Hoy, mis sentimientos son opuestos. No hay epifanía en mi caso, más bien un lento encaminamiento durante el cual enfrenté batallas contra mi confort y mis propias creencias.
Las trampas del progreso
Ronald Wright, arqueólogo, historiador y autor canadiense, popularizó el término “trampas del progreso” para definir los comportamientos que, a priori, parecían buenos, pero que se vuelven nefastos a largo plazo.

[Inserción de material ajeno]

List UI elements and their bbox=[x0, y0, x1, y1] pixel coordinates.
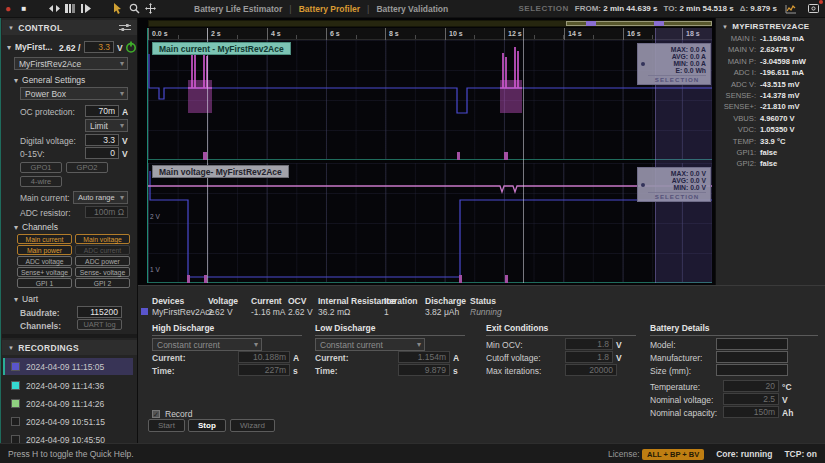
manufacturer-field[interactable] bbox=[716, 351, 788, 363]
model-field[interactable] bbox=[716, 338, 788, 350]
cutoff-voltage-label: Cutoff voltage: bbox=[486, 353, 541, 363]
voltage-chart-label[interactable]: Main voltage- MyFirstRev2Ace bbox=[152, 165, 289, 178]
general-settings-label: General Settings bbox=[22, 75, 85, 85]
stat-energy: E: 0.0 Wh bbox=[648, 67, 706, 74]
aux-voltage-field[interactable]: 0 bbox=[85, 147, 119, 159]
graph-area[interactable]: 0.0 s 2 s 4 s 6 s 8 s 10 s 12 s 14 s 16 … bbox=[138, 18, 715, 285]
cell-internal-resistance: 36.2 mΩ bbox=[318, 307, 350, 317]
size-field[interactable] bbox=[716, 364, 788, 376]
telemetry-value: -196.611 mA bbox=[760, 67, 804, 78]
recording-color-swatch[interactable] bbox=[11, 381, 20, 390]
stats-drag-handle[interactable] bbox=[641, 183, 645, 187]
voltage-chart[interactable]: Main voltage- MyFirstRev2Ace 2 V 1 V MAX… bbox=[148, 163, 712, 283]
device-select[interactable]: MyFirstRev2Ace bbox=[14, 57, 128, 70]
time-ruler[interactable]: 0.0 s 2 s 4 s 6 s 8 s 10 s 12 s 14 s 16 … bbox=[148, 28, 712, 40]
gpo1-button[interactable]: GPO1 bbox=[20, 162, 62, 173]
current-selection-stats[interactable]: MAX: 0.0 A AVG: 0.0 A MIN: 0.0 A E: 0.0 … bbox=[637, 43, 711, 85]
power-button[interactable] bbox=[125, 41, 137, 53]
recordings-section-header[interactable]: RECORDINGS bbox=[2, 340, 137, 355]
channel-sense-minus-voltage[interactable]: Sense- voltage bbox=[75, 267, 130, 277]
cutoff-voltage-unit: V bbox=[616, 353, 622, 363]
cursor-select-icon[interactable] bbox=[110, 2, 126, 16]
cell-device[interactable]: MyFirstRev2Ace bbox=[152, 307, 214, 317]
tab-battery-profiler[interactable]: Battery Profiler bbox=[299, 4, 360, 14]
baudrate-field[interactable]: 115200 bbox=[77, 306, 122, 318]
oc-protection-field[interactable]: 70m bbox=[85, 105, 119, 117]
screenshot-icon[interactable] bbox=[805, 2, 821, 16]
device-measured-voltage: 2.62 / bbox=[59, 43, 80, 53]
license-badge[interactable]: ALL + BP + BV bbox=[642, 449, 704, 460]
telemetry-label: MAIN P: bbox=[716, 56, 760, 67]
tab-battery-validation[interactable]: Battery Validation bbox=[376, 4, 448, 14]
wizard-button[interactable]: Wizard bbox=[230, 419, 275, 432]
channel-main-voltage[interactable]: Main voltage bbox=[75, 234, 130, 244]
channels-collapse[interactable]: Channels bbox=[14, 222, 58, 232]
channel-sense-plus-voltage[interactable]: Sense+ voltage bbox=[17, 267, 72, 277]
zoom-tool-icon[interactable] bbox=[126, 2, 142, 16]
high-current-label: Current: bbox=[152, 353, 186, 363]
device-collapse[interactable]: MyFirst... bbox=[7, 42, 52, 52]
channel-adc-power[interactable]: ADC power bbox=[75, 256, 130, 266]
record-icon[interactable]: ● bbox=[0, 2, 16, 16]
high-discharge-mode-select[interactable]: Constant current bbox=[152, 338, 262, 351]
ruler-tick: 6 s bbox=[326, 28, 340, 40]
selection-to-value: 2 min 54.518 s bbox=[679, 4, 733, 13]
timeline-overview[interactable] bbox=[148, 20, 712, 27]
digital-voltage-unit: V bbox=[122, 136, 128, 146]
four-wire-button[interactable]: 4-wire bbox=[20, 176, 62, 187]
recording-row[interactable]: 2024-04-09 10:51:15 bbox=[3, 413, 133, 430]
low-discharge-mode-select[interactable]: Constant current bbox=[315, 338, 425, 351]
current-chart[interactable]: Main current - MyFirstRev2Ace MAX: 0.0 A… bbox=[148, 40, 712, 160]
channel-adc-current[interactable]: ADC current bbox=[75, 245, 130, 255]
telemetry-label: ADC I: bbox=[716, 67, 760, 78]
stop-icon[interactable]: ■ bbox=[16, 2, 32, 16]
current-chart-label[interactable]: Main current - MyFirstRev2Ace bbox=[152, 42, 291, 55]
channel-main-current[interactable]: Main current bbox=[17, 234, 72, 244]
ruler-tick: 14 s bbox=[564, 28, 582, 40]
recording-row[interactable]: 2024-04-09 11:15:05 bbox=[3, 358, 133, 375]
fit-horizontal-icon[interactable] bbox=[46, 2, 62, 16]
cell-voltage: 2.62 V bbox=[208, 307, 233, 317]
stats-drag-handle[interactable] bbox=[641, 62, 645, 66]
channel-gpi1[interactable]: GPI 1 bbox=[17, 278, 72, 288]
recording-row[interactable]: 2024-04-09 11:14:26 bbox=[3, 395, 133, 412]
recording-color-swatch[interactable] bbox=[11, 362, 20, 371]
recording-row[interactable]: 2024-04-09 11:14:36 bbox=[3, 377, 133, 394]
record-checkbox[interactable]: ✓ bbox=[152, 410, 160, 418]
channel-adc-voltage[interactable]: ADC voltage bbox=[17, 256, 72, 266]
cell-ocv: 2.62 V bbox=[288, 307, 313, 317]
channel-gpi2[interactable]: GPI 2 bbox=[75, 278, 130, 288]
tab-battery-life-estimator[interactable]: Battery Life Estimator bbox=[194, 4, 282, 14]
high-time-unit: s bbox=[293, 366, 298, 376]
telemetry-header[interactable]: MYFIRSTREV2ACE bbox=[716, 18, 825, 33]
telemetry-label: TEMP: bbox=[716, 136, 760, 147]
stat-max: MAX: 0.0 A bbox=[648, 46, 706, 53]
start-button[interactable]: Start bbox=[148, 419, 185, 432]
control-section-header[interactable]: CONTROL bbox=[2, 20, 137, 35]
oc-mode-select[interactable]: Limit bbox=[85, 119, 128, 132]
general-settings-collapse[interactable]: General Settings bbox=[14, 75, 85, 85]
play-to-end-icon[interactable] bbox=[78, 2, 94, 16]
main-current-range-select[interactable]: Auto range bbox=[73, 191, 128, 204]
recording-color-swatch[interactable] bbox=[11, 399, 20, 408]
digital-voltage-field[interactable]: 3.3 bbox=[85, 134, 119, 146]
uart-log-button[interactable]: UART log bbox=[77, 319, 122, 330]
aux-voltage-label: 0-15V: bbox=[20, 149, 45, 159]
analytics-icon[interactable] bbox=[783, 2, 799, 16]
voltage-selection-stats[interactable]: MAX: 0.0 V AVG: 0.0 V MIN: 0.0 V SELECTI… bbox=[637, 167, 711, 202]
channel-main-power[interactable]: Main power bbox=[17, 245, 72, 255]
toolbox-tabs: Battery Life Estimator Battery Profiler … bbox=[194, 4, 448, 14]
pan-move-icon[interactable] bbox=[142, 2, 158, 16]
box-mode-select[interactable]: Power Box bbox=[20, 87, 128, 100]
supply-voltage-field[interactable]: 3.3 bbox=[84, 41, 114, 53]
overview-activity-mark bbox=[654, 21, 664, 26]
supply-voltage-unit: V bbox=[117, 43, 123, 53]
panels-view-icon[interactable] bbox=[62, 2, 78, 16]
uart-collapse[interactable]: Uart bbox=[14, 294, 38, 304]
stop-button[interactable]: Stop bbox=[188, 419, 226, 432]
temperature-label: Temperature: bbox=[650, 382, 700, 392]
gpo2-button[interactable]: GPO2 bbox=[66, 162, 108, 173]
sliders-icon[interactable] bbox=[119, 23, 131, 32]
recording-color-swatch[interactable] bbox=[11, 417, 20, 426]
recordings-title: RECORDINGS bbox=[18, 343, 79, 353]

Para ilustrar este concepto, vayamos hasta la edad de piedra, cuando nuestros ancestros cazaban mamuts. Mientras comenzábamos a desarrollar herramientas más sofisticadas permitiéndonos matar dos o tres mastodontes a la vez, algunos tuvieron la buena idea de atraer manadas enteras hasta los bordes del acantilado, para así matar de dos a trescientos a la vez. Una práctica que puso a la especie paquiderma en peligro de extinción. Ese festín inmediato se transformó en un escenario donde ambos perdían a largo plazo.
Tomemos un ejemplo de actualidad como el famoso 5G, la red de comunicación móvil de quinta generación. En un principio ¿quién no querría un poco más de velocidad? Pero si lo pensamos, nuestros amigos pueden seguirnos en directo, en alta definición desde sus teléfonos en un vagón de tren quince metros bajo la ciudad. ¿Tenemos necesidad de construir nuevas antenas y reemplazar millones de teléfonos para recibir una señal cien veces más rápida en pleno centro del Sahara?

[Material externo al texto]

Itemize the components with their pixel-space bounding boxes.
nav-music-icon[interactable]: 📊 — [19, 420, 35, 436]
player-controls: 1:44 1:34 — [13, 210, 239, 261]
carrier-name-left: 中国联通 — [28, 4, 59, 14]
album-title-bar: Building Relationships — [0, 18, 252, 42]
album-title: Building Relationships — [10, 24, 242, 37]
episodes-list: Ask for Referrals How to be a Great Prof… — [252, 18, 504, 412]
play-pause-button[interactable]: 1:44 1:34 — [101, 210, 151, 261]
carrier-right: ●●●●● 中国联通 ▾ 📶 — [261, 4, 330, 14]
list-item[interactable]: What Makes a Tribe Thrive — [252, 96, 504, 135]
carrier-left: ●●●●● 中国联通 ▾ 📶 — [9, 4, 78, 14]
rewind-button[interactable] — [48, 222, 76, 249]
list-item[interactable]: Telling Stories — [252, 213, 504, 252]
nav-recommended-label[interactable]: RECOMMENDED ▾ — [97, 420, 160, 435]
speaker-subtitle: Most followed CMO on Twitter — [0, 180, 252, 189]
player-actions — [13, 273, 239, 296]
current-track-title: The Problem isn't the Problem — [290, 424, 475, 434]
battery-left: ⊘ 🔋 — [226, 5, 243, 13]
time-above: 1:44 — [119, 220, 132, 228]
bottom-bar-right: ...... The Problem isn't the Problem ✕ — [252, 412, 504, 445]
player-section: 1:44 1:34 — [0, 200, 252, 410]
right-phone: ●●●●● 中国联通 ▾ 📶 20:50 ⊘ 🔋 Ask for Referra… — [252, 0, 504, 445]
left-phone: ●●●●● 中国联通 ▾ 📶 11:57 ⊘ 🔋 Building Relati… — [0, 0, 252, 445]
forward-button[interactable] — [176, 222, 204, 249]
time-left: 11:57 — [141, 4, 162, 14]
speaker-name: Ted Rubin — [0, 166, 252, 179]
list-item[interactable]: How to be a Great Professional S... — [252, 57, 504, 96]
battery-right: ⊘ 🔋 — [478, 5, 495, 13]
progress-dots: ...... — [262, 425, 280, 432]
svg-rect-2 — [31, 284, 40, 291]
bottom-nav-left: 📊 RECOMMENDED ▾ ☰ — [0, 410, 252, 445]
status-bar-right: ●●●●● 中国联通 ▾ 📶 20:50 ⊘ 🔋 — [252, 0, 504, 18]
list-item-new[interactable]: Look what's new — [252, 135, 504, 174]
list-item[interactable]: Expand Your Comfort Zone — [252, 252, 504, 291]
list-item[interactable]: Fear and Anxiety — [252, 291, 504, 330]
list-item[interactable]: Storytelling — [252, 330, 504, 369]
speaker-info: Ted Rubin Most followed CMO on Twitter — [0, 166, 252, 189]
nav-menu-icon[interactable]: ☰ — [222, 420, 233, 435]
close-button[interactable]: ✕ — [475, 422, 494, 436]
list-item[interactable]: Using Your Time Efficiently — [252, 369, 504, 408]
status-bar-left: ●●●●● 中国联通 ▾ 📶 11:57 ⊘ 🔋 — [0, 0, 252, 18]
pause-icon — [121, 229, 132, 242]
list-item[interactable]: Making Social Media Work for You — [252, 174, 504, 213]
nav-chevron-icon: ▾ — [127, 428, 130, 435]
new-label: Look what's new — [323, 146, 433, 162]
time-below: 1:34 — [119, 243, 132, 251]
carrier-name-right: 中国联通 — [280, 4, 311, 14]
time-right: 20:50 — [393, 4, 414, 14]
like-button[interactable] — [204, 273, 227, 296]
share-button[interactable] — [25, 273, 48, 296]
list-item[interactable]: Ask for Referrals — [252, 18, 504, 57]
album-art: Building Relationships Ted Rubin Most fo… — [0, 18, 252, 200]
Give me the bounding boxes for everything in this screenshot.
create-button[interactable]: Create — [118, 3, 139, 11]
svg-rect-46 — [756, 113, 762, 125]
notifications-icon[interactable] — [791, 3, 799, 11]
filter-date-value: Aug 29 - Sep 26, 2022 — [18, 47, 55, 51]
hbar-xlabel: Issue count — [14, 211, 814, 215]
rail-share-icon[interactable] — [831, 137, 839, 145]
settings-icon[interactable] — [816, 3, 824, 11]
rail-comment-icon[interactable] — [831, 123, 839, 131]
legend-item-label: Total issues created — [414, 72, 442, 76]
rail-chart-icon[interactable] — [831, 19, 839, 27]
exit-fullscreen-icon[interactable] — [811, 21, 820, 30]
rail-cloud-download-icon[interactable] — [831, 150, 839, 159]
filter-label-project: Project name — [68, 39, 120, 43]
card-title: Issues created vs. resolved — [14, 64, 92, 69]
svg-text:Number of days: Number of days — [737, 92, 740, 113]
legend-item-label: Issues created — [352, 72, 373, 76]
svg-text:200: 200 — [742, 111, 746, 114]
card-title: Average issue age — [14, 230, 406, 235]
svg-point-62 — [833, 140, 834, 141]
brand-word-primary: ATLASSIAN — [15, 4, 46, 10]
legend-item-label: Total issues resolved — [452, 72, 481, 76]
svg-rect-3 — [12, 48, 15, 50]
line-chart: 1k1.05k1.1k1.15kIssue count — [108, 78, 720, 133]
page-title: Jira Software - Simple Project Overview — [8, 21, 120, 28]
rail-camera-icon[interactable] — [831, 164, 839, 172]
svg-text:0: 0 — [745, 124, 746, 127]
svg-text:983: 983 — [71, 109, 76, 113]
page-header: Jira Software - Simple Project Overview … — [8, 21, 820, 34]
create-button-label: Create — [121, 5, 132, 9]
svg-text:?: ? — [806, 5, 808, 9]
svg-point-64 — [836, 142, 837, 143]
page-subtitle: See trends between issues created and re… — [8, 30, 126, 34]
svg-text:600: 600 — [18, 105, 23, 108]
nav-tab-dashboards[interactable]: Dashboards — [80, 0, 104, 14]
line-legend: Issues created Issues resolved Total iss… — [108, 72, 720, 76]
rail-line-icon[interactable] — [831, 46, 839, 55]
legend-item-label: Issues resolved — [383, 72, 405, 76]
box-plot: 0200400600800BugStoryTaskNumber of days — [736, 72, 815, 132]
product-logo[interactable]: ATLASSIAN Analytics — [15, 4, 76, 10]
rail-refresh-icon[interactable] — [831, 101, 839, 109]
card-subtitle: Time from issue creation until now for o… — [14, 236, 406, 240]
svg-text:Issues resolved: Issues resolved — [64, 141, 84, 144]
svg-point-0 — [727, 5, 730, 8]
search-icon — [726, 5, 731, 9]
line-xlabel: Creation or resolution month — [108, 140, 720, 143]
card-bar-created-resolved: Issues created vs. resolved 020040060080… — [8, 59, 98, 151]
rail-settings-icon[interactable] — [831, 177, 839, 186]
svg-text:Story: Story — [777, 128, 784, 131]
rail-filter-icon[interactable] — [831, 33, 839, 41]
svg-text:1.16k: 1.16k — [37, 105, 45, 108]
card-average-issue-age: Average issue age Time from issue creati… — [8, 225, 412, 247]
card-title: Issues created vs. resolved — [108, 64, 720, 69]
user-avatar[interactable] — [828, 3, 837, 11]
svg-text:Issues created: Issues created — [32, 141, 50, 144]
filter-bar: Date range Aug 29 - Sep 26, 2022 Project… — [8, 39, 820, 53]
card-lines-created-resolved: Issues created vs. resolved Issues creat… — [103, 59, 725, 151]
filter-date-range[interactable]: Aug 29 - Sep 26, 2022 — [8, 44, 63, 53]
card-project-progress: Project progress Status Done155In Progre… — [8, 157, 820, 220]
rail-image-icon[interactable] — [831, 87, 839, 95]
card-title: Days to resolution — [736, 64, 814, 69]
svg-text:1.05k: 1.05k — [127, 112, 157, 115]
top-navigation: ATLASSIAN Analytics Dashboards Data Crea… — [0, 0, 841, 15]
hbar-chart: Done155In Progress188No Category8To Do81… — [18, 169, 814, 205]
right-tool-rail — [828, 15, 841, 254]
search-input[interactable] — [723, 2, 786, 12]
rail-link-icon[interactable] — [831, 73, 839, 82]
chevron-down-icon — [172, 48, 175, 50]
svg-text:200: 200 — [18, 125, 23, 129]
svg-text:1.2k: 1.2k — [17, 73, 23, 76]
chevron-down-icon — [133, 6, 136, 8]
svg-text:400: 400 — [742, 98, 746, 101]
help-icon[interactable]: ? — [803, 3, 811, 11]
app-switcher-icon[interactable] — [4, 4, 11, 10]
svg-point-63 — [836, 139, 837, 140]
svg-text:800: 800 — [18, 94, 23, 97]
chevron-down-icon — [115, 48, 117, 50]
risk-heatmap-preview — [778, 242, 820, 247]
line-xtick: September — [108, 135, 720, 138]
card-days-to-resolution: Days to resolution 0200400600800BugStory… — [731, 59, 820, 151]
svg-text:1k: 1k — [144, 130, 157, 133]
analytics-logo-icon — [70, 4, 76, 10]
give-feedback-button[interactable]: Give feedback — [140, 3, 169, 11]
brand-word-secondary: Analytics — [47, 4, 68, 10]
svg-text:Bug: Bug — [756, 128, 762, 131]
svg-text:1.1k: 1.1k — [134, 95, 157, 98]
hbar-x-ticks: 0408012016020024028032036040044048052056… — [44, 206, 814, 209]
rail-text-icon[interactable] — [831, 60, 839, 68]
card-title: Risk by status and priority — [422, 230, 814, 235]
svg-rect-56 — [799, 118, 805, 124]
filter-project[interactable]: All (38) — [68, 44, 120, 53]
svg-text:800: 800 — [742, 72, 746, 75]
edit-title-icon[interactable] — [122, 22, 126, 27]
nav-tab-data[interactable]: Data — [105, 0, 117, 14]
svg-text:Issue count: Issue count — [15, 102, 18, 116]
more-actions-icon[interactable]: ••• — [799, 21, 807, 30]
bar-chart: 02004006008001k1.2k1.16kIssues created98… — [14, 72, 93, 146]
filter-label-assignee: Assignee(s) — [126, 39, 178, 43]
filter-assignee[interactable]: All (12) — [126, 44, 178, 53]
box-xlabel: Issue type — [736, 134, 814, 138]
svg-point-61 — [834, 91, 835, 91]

Según un estudio de CompareCam, el 48% de los jóvenes de 18 a 19 años de edad a escala planetaria sufren de cyberdependencia; la cibercriminalidad está en crecimiento exponencial y sabemos que ciertos materiales esenciales para la creación de nuestros aparatos son extraídos de minas inseguras, nocivas para la salud, que hacen trabajar a niños. Aun así continuamos consumiendo insensatamente, cada vez más rápido, y por todas partes. ¿Qué tipo de cultura abusa de los más jóvenes para vender productos, a precios absurdos, contaminando al mismo tiempo el único planeta disponible para vivir?

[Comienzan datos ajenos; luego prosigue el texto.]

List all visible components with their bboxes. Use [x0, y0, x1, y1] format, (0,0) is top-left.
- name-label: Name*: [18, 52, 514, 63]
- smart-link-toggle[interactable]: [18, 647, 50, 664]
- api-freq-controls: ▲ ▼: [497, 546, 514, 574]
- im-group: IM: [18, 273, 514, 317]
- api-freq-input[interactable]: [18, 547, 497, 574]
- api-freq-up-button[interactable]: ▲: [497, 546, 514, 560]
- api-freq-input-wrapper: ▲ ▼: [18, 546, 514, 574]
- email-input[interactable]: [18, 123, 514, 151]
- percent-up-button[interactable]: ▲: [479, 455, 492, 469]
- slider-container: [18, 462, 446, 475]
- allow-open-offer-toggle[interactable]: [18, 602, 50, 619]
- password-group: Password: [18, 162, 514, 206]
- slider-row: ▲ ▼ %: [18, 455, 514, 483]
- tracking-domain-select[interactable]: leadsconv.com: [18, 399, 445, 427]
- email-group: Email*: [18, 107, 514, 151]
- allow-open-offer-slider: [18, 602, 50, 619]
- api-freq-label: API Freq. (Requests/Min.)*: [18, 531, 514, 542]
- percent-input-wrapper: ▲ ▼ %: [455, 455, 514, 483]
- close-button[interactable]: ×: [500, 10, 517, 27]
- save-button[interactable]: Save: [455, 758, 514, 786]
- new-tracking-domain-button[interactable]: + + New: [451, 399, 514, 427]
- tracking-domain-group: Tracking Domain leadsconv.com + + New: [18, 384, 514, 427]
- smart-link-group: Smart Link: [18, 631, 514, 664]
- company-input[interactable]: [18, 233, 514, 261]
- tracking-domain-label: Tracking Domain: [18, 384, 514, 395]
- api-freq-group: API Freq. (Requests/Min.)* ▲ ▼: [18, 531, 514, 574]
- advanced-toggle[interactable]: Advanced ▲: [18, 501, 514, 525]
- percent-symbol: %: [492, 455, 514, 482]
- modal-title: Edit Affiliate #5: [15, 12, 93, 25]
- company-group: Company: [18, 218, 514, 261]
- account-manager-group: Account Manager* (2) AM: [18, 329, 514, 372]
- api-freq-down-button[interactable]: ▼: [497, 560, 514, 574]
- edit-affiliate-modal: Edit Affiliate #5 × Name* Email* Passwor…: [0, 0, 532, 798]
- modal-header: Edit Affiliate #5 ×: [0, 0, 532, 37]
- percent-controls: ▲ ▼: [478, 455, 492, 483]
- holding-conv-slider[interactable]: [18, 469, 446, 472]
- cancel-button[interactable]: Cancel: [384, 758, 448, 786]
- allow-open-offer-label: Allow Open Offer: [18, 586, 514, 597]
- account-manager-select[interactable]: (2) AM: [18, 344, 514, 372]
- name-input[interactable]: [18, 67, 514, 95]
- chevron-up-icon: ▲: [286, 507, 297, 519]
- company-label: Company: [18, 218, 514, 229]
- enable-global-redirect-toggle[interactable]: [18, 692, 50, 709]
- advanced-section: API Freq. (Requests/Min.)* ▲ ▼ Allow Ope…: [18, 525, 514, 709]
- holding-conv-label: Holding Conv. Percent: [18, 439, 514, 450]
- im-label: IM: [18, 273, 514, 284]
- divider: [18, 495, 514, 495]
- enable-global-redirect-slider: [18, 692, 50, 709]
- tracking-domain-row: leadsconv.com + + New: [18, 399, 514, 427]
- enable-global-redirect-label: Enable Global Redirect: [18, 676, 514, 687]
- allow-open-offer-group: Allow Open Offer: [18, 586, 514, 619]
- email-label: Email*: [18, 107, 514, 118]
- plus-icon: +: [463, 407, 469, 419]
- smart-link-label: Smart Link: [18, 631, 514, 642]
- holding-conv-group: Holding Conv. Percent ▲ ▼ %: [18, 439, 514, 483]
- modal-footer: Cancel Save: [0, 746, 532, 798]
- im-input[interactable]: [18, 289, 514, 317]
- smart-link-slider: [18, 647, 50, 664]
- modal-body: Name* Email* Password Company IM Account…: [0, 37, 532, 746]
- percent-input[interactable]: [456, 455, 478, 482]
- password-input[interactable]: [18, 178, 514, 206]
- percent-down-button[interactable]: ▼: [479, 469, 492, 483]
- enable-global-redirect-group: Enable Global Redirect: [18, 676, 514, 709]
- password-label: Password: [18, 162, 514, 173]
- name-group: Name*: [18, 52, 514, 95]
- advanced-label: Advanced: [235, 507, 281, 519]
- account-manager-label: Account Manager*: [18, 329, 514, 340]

A pesar de su costo astronómico y de la falta de debate social, el 5G, por desgracia, se ha puesto en marcha. Es cierto que algunos sectores específicos se beneficiarán de los mayores anchos de banda, pero la gran mayoría de los miles de millones generados vendrán de los consumidores, a menudo incluso de los que tienen bajos ingresos y esto parece más que suficiente para satisfacer el apetito del homo economicus. Por un automatismo incomprensible, si tecnológicamente “es posible hacerlo”, entonces seguirá adelante, sin preguntarse demasiado sobre las consecuencias para los suyos.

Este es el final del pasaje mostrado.